Vous êtes ici : » » Une économie “placée sous le signe du commerce” ; écrit le: 16 mai 2012 par Samouha modifié le 13 février 2015

Un espace carrefour à la jonction de trois continents

Le monde musulman se présentait comme un vaste ensemble politique, économique et religieux, original, entre l’Extrême-Orient chinois et indien et l’Occident chrétien. Le centre de ce monde qui s’étendait de l’Indus à l’Atlantique était constitué par la « région des isthmes », ce Moyen-Orient situé entre la Méditerranée et le golfe Persique, la mer Rouge et la Méditerranée, l’océan Indien et les mers Noire et Caspienne.

C’est un ensemble de deux blocs élevés, séparés par la grande dépression de la Mésopotamie et du golfe Persique. Le bloc Nord présente deux ensembles de plateaux encadrés par de hautes montagnes qui se rejoignent en Arménie : le plateau anatolien en Asie Mineure (mais il faisait partie du monde byzantin) et le plateau d’Iran entouré par l’Elbourz au nord, le Zagros à l’ouest, le Fars au sud et les montagnes afghanes à l’est. Le bloc Sud est constitué par de vastes plateaux inclinés de part et d’autre de la cassure de la mer Rouge : l’Arabie à l’est, le plateau égyptien à l’ouest.

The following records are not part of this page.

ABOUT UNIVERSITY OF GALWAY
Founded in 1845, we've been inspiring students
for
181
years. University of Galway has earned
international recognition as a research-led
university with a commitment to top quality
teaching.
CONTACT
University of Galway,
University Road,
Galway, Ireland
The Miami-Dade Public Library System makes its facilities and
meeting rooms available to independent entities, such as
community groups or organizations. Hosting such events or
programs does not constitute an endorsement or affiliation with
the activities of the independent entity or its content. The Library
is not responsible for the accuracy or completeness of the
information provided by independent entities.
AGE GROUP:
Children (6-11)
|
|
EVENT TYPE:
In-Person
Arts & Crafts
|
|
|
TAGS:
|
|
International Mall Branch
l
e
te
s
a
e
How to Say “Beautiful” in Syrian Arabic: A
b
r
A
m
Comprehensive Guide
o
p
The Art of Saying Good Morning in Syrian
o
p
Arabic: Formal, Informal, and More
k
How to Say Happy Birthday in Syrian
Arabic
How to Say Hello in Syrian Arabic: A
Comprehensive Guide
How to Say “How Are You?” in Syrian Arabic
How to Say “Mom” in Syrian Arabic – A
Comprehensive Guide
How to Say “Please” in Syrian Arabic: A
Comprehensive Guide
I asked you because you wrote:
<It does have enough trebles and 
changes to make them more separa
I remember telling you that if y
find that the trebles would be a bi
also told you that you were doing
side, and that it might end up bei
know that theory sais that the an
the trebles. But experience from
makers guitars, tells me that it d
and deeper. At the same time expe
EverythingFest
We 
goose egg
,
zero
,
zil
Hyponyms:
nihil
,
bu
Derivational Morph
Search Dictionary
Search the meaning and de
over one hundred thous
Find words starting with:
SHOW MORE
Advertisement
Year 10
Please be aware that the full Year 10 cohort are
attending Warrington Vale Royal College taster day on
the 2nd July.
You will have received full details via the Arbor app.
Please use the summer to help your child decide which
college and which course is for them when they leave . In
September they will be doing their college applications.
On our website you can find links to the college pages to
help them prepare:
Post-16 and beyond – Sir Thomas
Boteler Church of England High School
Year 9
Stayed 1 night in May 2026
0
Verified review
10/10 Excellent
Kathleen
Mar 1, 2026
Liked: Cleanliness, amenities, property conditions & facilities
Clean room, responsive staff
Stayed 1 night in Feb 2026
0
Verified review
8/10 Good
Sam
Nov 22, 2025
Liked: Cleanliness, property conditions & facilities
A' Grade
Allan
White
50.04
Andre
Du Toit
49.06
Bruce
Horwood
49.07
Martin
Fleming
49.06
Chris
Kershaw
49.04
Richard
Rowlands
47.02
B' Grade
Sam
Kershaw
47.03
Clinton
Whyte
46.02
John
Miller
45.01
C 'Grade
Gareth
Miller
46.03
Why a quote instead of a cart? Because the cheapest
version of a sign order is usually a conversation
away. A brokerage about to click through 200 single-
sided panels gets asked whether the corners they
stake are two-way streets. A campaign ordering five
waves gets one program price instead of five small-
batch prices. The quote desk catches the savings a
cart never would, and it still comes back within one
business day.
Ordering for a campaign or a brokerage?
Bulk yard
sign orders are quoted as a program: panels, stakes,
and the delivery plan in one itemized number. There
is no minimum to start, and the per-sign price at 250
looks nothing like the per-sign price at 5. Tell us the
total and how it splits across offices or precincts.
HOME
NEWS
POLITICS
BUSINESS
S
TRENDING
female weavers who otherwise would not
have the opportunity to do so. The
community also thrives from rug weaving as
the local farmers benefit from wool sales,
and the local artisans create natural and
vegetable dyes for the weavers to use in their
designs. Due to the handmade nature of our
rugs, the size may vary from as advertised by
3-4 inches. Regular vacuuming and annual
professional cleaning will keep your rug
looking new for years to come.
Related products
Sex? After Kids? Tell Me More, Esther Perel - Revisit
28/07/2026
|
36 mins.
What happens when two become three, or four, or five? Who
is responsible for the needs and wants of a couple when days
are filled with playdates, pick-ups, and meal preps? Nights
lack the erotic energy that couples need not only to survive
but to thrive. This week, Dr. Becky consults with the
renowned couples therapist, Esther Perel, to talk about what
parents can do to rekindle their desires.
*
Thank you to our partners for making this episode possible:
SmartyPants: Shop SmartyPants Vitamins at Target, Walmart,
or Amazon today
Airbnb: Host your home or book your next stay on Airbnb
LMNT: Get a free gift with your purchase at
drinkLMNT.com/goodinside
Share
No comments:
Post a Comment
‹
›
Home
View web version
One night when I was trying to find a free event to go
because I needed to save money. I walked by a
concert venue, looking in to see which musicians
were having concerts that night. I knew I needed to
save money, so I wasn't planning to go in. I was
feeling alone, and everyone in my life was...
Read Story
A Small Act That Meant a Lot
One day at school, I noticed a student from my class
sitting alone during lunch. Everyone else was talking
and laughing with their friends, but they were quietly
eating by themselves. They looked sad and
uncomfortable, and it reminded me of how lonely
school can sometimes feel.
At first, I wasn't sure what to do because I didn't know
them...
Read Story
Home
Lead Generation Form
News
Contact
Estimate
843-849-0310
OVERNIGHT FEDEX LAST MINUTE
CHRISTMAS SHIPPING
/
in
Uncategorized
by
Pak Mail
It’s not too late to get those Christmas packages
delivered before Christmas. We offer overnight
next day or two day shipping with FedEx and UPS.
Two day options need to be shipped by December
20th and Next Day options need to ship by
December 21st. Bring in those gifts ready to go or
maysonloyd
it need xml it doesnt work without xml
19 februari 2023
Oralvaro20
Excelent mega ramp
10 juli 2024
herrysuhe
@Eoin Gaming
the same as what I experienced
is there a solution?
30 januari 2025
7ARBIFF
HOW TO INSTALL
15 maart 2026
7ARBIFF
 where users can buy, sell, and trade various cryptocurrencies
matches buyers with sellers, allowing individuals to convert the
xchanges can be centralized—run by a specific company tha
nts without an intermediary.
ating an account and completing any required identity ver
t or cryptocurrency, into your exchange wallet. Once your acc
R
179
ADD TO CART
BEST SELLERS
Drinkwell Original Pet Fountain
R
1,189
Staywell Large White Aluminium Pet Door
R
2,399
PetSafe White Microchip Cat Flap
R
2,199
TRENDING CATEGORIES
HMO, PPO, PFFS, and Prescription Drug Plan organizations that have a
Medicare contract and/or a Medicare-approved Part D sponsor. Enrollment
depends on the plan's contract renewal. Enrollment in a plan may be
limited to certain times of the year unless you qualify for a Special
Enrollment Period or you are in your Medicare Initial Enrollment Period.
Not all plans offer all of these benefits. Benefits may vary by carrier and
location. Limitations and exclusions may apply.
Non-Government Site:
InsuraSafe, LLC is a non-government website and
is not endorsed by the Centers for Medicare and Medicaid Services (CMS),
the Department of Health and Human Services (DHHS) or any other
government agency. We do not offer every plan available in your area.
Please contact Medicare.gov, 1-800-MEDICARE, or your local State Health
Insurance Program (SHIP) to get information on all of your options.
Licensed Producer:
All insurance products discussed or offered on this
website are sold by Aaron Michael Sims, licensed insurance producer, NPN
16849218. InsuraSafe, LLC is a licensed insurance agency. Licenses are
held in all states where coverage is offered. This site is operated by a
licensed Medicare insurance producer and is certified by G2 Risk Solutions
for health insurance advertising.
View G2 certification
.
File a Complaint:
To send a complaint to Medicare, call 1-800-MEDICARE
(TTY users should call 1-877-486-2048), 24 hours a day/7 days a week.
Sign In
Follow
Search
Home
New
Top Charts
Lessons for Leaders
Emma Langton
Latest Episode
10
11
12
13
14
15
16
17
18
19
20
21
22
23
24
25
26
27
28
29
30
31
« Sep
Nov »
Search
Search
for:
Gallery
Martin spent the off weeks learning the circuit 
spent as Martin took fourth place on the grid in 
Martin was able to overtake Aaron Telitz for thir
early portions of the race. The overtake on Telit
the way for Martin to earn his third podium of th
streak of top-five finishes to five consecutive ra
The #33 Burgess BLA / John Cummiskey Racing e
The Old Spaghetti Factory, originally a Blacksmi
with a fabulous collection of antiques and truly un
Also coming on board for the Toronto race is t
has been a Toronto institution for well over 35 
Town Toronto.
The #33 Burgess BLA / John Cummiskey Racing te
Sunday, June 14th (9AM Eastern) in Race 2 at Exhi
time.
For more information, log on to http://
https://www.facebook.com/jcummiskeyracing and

C’est un monde marqué par l’aridité, monde de déserts et de steppes entrecoupés de riches oasis qui occupent les plaines alluviales des grands fleuves, comme le Nil, le Tigre et l’Euphrate, ou qui s’égrènent sur le piémont des montagnes comme le Liban, l’Elzbourz, le Zagros. Les montagnes-font souvent figure de zones privilégiées, car elles jouent le rôle de châteaux d’eau : ainsi le Khurasan, cette région clé du Nord de l’Iran dont nous avons déjà aperçu le rôle, région aux riches vallées bien irriguées et qui permettait des relations faciles entre le monde iranien et la Transoxiane (Mawara annahr). Le problème de l’eau apparaît bien comme l’élément essentiel qui conditionne les genres de vie : sédentaires des régions irriguées ou pasteurs nomades, grands nomades ou simples pasteurs transhumants.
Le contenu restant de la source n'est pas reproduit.